■ What is expected
Lines from the one containing "Aloitussivu" through the end of the entries below: set them down exactly, both ends included, with nothing added.

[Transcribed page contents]
- - -

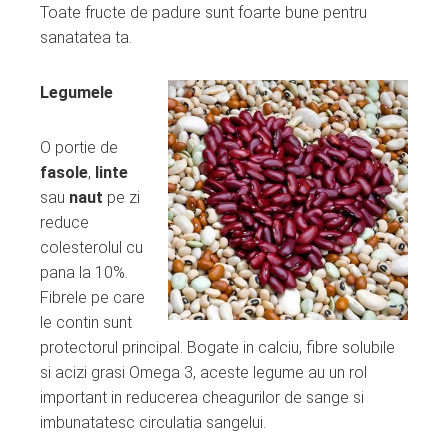
Toate fructe de padure sunt foarte bune pentru
sanatatea ta.
Legumele
O portie de
fasole
,
linte
sau
naut
pe zi
reduce
colesterolul cu
pana la 10%.
Fibrele pe care
le contin sunt
protectorul principal. Bogate in calciu, fibre solubile
si acizi grasi Omega 3, aceste legume au un rol
important in reducerea cheagurilor de sange si
imbunatatesc circulatia sangelui.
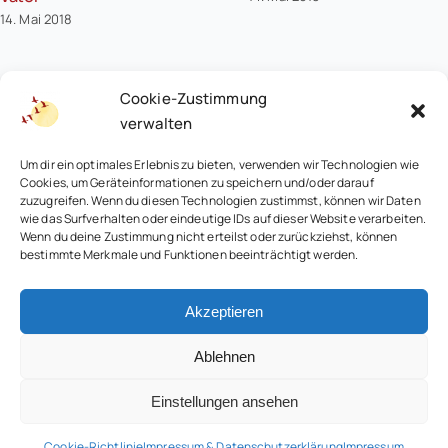
14. Mai 2018
Cookie-Zustimmung
verwalten
Um dir ein optimales Erlebnis zu bieten, verwenden wir Technologien wie
Cookies, um Geräteinformationen zu speichern und/oder darauf
zuzugreifen. Wenn du diesen Technologien zustimmst, können wir Daten
wie das Surfverhalten oder eindeutige IDs auf dieser Website verarbeiten.
Wenn du deine Zustimmung nicht erteilst oder zurückziehst, können
bestimmte Merkmale und Funktionen beeinträchtigt werden.
© 2026 • Renate Wirth Familienaufstellungen
Akzeptieren
Ablehnen
Einstellungen ansehen
Kontakt
•
Impressum & Datenschutz
•
AGBs
•
Widerruf
Cookie-Richtlinie
Impressum & Datenschutzerklärung
Impressum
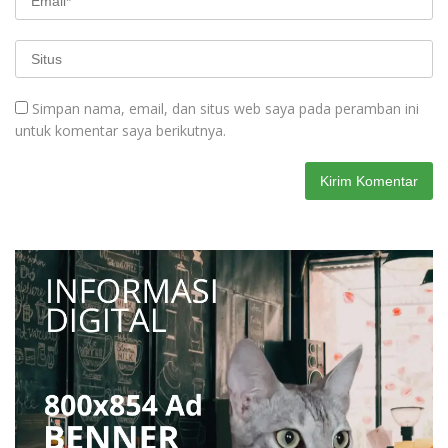
Simpan nama, email, dan situs web saya pada peramban ini
untuk komentar saya berikutnya.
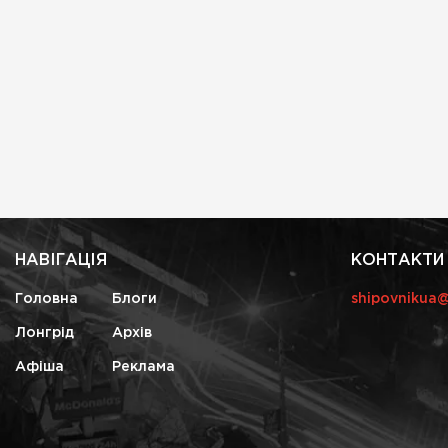
НАВІГАЦІЯ
КОНТАКТИ
Головна
Блоги
shipovnikua
Лонгрід
Архів
Афіша
Реклама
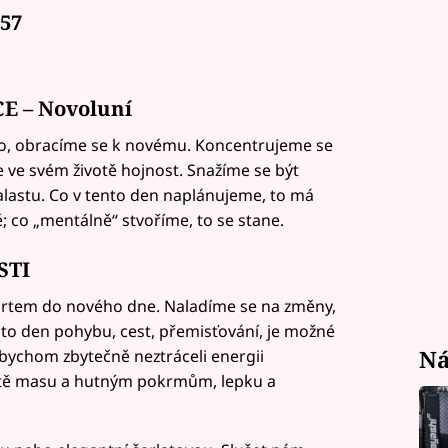
57
CE – Novoluní
ilo, obracíme se k novému. Koncentrujeme se
me ve svém životě hojnost. Snažíme se být
alastu. Co v tento den naplánujeme, to má
ě; co „mentálně“ stvoříme, to se stane.
STI
tartem do nového dne. Naladíme se na změny,
e to den pohybu, cest, přemisťování, je možné
Ná
abychom zbytečně neztráceli energii
ště masu a hutným pokrmům, lepku a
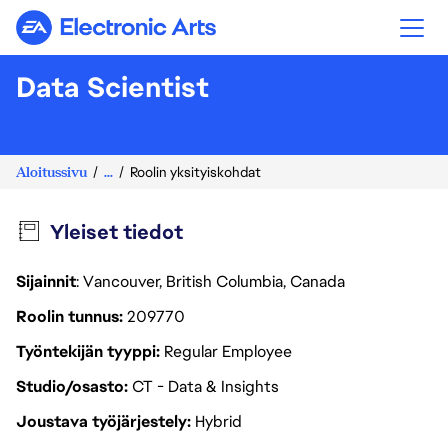
Electronic Arts
Data Scientist
Aloitussivu
...
Roolin yksityiskohdat
Yleiset tiedot
Sijainnit
: Vancouver, British Columbia, Canada
Roolin tunnus
209770
Työntekijän tyyppi
Regular Employee
Studio/osasto
CT - Data & Insights
Joustava työjärjestely
Hybrid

- - -

■ Answer for this exercise
Aloitussivu
...
Roolin yksityiskohdat
Yleiset tiedot
Sijainnit
: Vancouver, British Columbia, Canada
Roolin tunnus
209770
Työntekijän tyyppi
Regular Employee
Studio/osasto
CT - Data & Insights
Joustava työjärjestely
Hybrid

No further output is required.